### DATASET RECORDS ###

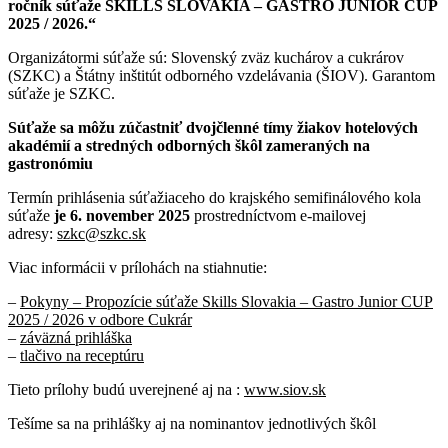
ročník súťaže SKILLS SLOVAKIA – GASTRO JUNIOR CUP
2025 / 2026.“
Organizátormi súťaže sú: Slovenský zväz kuchárov a cukrárov
(SZKC) a Štátny inštitút odborného vzdelávania (ŠIOV). Garantom
súťaže je SZKC.
Súťaže sa môžu zúčastniť dvojčlenné tímy žiakov hotelových
akadémií a stredných odborných škôl zameraných na
gastronómiu
Termín prihlásenia súťažiaceho do krajského semifinálového kola
súťaže
je 6. november
2025
prostredníctvom e-mailovej
adresy:
szkc@szkc.sk
Viac informácii v prílohách na stiahnutie:
–
Pokyny – Propozície súťaže Skills Slovakia – Gastro Junior CUP
2025 / 2026 v odbore Cukrár
–
záväzná prihláška
–
tlačivo na receptúru
Tieto prílohy budú uverejnené aj na :
www.siov.sk
Tešíme sa na prihlášky aj na nominantov jednotlivých škôl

###

● **INSTRUCTIONS FOR THE TASK**: With the line containing "Viac informácii v" as the first, output each line through the final line of the entries above, exactly.

● **RESPONSE TO THE EXERCISE**:
Viac informácii v prílohách na stiahnutie:
–
Pokyny – Propozície súťaže Skills Slovakia – Gastro Junior CUP
2025 / 2026 v odbore Cukrár
–
záväzná prihláška
–
tlačivo na receptúru
Tieto prílohy budú uverejnené aj na :
www.siov.sk
Tešíme sa na prihlášky aj na nominantov jednotlivých škôl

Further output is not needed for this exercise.